GNN is a Counter? Revisiting GNN for Question Answering

Question Answering (QA) has been a long-standing research topic in AI and NLP fields, and a wealth of studies have been conducted to attempt to equip QA systems with human-level reasoning capability. To approximate the complicated human reasoning process, state-of-the-art QA systems commonly use pre-trained language models (LMs) to access knowledge encoded in LMs together with elaborately designed modules based on Graph Neural Networks (GNNs) to perform reasoning over knowledge graphs (KGs). However, many problems remain open regarding the reasoning functionality of these GNN-based modules.
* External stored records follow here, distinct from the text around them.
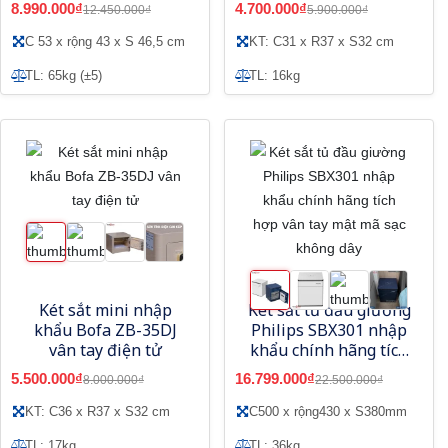
8.990.000₫
4.700.000₫
12.450.000₫
5.900.000₫
C 53 x rộng 43 x S 46,5 cm
KT: C31 x R37 x S32 cm
TL: 65kg (±5)
TL: 16kg
Két sắt mini nhập
Két sắt tủ đầu giường
khẩu Bofa ZB-35DJ
Philips SBX301 nhập
vân tay điện tử
khẩu chính hãng tích
hợp vân tay mật mã
5.500.000₫
16.799.000₫
8.000.000₫
22.500.000₫
sạc không dây
KT: C36 x R37 x S32 cm
C500 x rộng430 x S380mm
TL: 17kg
TL: 36kg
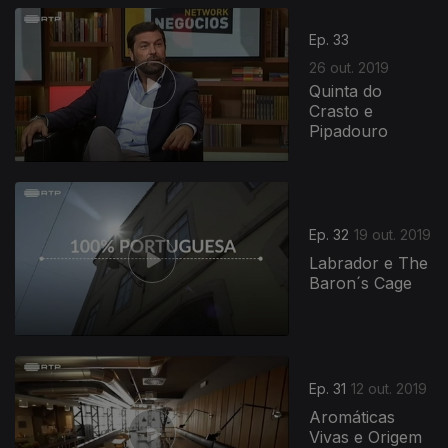
Ep. 33
26 out. 2019
Quinta do
Crasto e
Pipadouro
432994
Ep. 32
19 out. 2019
Labrador e The
Baron´s Cage
Ep. 31
12 out. 2019
Aromáticas
Vivas e Origem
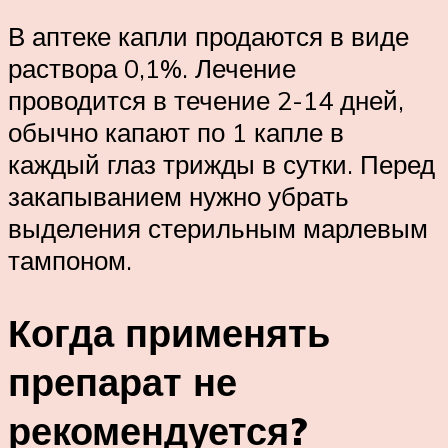
В аптеке капли продаются в виде
раствора 0,1%. Лечение
проводится в течение 2-14 дней,
обычно капают по 1 капле в
каждый глаз трижды в сутки. Перед
закапыванием нужно убрать
выделения стерильным марлевым
тампоном.
Когда применять
препарат не
рекомендуется?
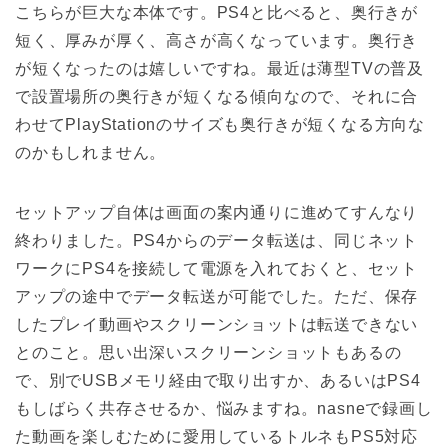
こちらが巨大な本体です。PS4と比べると、奥行きが
短く、厚みが厚く、高さが高くなっています。奥行き
が短くなったのは嬉しいですね。最近は薄型TVの普及
で設置場所の奥行きが短くなる傾向なので、それに合
わせてPlayStationのサイズも奥行きが短くなる方向な
のかもしれません。
セットアップ自体は画面の案内通りに進めてすんなり
終わりました。PS4からのデータ転送は、同じネット
ワークにPS4を接続して電源を入れておくと、セット
アップの途中でデータ転送が可能でした。ただ、保存
したプレイ動画やスクリーンショットは転送できない
とのこと。思い出深いスクリーンショットもあるの
で、別でUSBメモリ経由で取り出すか、あるいはPS4
もしばらく共存させるか、悩みますね。nasneで録画し
た動画を楽しむために愛用しているトルネもPS5対応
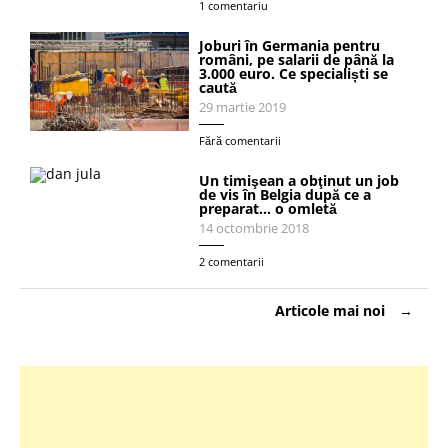
1 comentariu
Joburi în Germania pentru
români, pe salarii de până la
3.000 euro. Ce specialiști se
caută
29 martie 2019
Fără comentarii
Un timişean a obţinut un job
de vis în Belgia după ce a
preparat… o omletă
14 octombrie 2018
2 comentarii
Navigare
Articole mai noi
în
articole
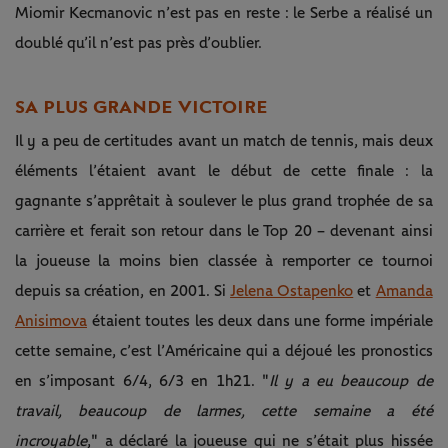
Miomir Kecmanovic n’est pas en reste : le Serbe a réalisé un
doublé qu’il n’est pas près d’oublier.
SA PLUS GRANDE VICTOIRE
Il y a peu de certitudes avant un match de tennis, mais deux
éléments l’étaient avant le début de cette finale : la
gagnante s’apprêtait à soulever le plus grand trophée de sa
carrière et ferait son retour dans le Top 20 – devenant ainsi
la joueuse la moins bien classée à remporter ce tournoi
depuis sa création, en 2001. Si
Jelena Ostapenko
et
Amanda
Anisimova
étaient toutes les deux dans une forme impériale
cette semaine, c’est l’Américaine qui a déjoué les pronostics
en s’imposant 6/4, 6/3 en 1h21. "
Il y a eu beaucoup de
travail, beaucoup de larmes, cette semaine a été
incroyable
," a déclaré la joueuse qui ne s’était plus hissée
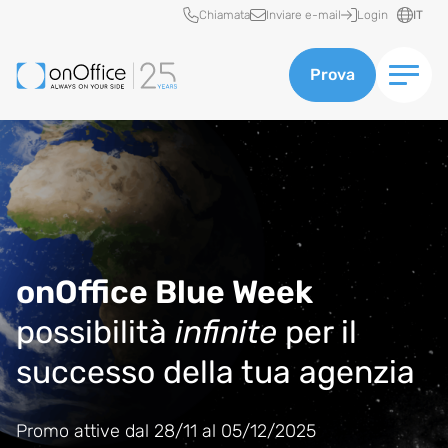
Accesso rapido
Chiamata
Inviare e-mail
Login
IT
Prova
onOffice Blue Week
possibilità
infinite
per il
successo della tua agenzia
Promo attive dal 28/11 al 05/12/2025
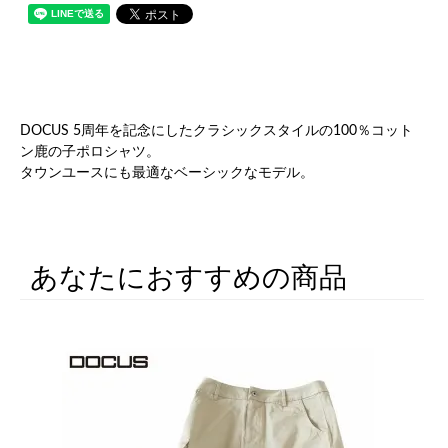
DOCUS 5周年を記念にしたクラシックスタイルの100％コット
ン鹿の子ポロシャツ。
タウンユースにも最適なベーシックなモデル。
あなたにおすすめの商品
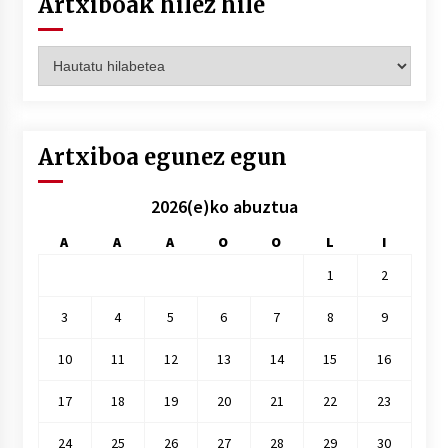
Artxiboak hilez hile
Artxiboak
hilez
hile
Artxiboa egunez egun
2026(e)ko abuztua
A
A
A
O
O
L
I
1
2
3
4
5
6
7
8
9
10
11
12
13
14
15
16
17
18
19
20
21
22
23
24
25
26
27
28
29
30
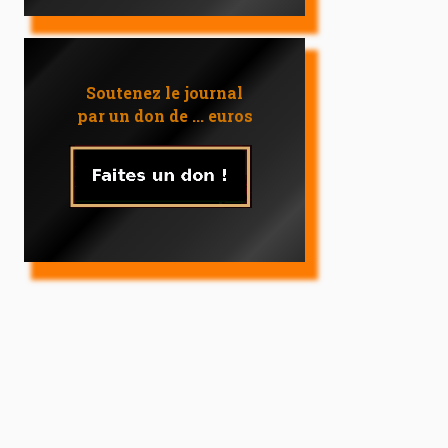
Soutenez le journal
par un don de ... euros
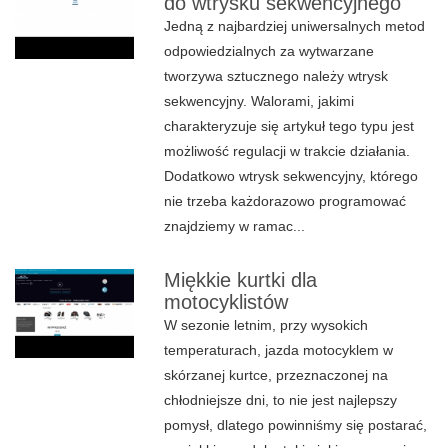
do wtrysku sekwencyjnego
Jedną z najbardziej uniwersalnych metod
odpowiedzialnych za wytwarzane
tworzywa sztucznego należy wtrysk
sekwencyjny. Walorami, jakimi
charakteryzuje się artykuł tego typu jest
możliwość regulacji w trakcie działania.
Dodatkowo wtrysk sekwencyjny, którego
nie trzeba każdorazowo programować
znajdziemy w ramac...
Miękkie kurtki dla
motocyklistów
W sezonie letnim, przy wysokich
temperaturach, jazda motocyklem w
skórzanej kurtce, przeznaczonej na
chłodniejsze dni, to nie jest najlepszy
pomysł, dlatego powinniśmy się postarać,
Can these GNN-based modules really perform a complex reasoning process? Are they under- or over-complicated for QA? To open the black box of GNN and investigate these problems, we dissect state-of-the-art GNN modules for QA and analyze their reasoning capability. We discover that even a very simple graph neural counter can outperform all the existing GNN modules on CommonsenseQA and OpenBookQA, two popular QA benchmark datasets which heavily rely on knowledge-aware reasoning. Our work reveals that existing knowledge-aware GNN modules may only carry out some simple reasoning such as counting. It remains a challenging open problem to build comprehensive reasoning modules for knowledge-powered QA.